### Goal of the exercise
Each line of the listing that includes "Waren" should be reported.
++++++++++
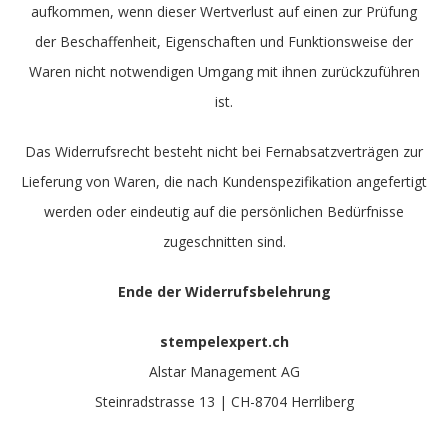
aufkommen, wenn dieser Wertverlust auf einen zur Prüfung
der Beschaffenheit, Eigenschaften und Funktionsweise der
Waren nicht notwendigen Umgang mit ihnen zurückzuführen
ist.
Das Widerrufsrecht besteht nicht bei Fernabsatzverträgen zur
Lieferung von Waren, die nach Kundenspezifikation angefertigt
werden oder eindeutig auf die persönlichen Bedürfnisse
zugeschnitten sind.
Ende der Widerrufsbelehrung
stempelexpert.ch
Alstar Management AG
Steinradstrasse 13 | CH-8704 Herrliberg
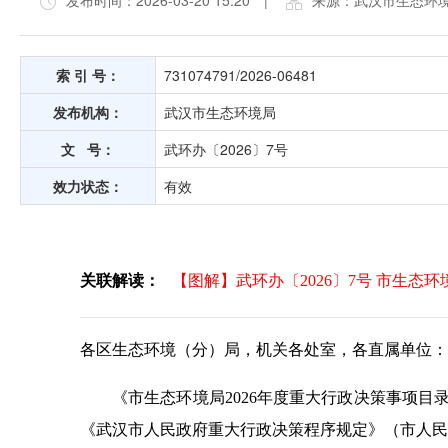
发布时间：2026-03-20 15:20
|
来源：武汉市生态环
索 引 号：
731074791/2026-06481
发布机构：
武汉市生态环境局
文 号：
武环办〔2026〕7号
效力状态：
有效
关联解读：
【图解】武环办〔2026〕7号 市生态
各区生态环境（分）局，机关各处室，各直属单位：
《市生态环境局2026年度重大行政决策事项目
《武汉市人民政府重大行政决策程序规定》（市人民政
++++++++++
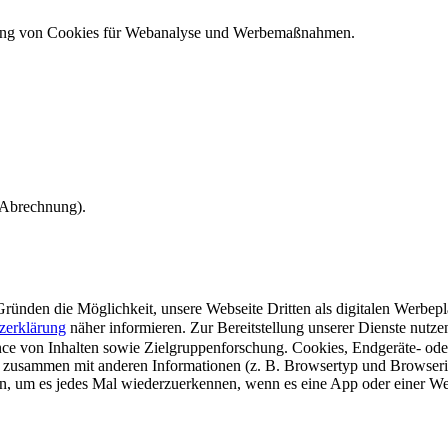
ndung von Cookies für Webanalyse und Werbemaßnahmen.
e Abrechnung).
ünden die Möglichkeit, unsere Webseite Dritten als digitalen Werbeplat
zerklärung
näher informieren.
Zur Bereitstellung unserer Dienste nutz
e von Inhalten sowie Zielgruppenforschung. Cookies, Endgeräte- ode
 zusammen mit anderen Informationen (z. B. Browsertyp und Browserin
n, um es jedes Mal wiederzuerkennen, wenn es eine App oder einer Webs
++++++++++
### Written response
Waren nicht notwendigen Umgang mit ihnen zurückzuführen
Lieferung von Waren, die nach Kundenspezifikation angefertigt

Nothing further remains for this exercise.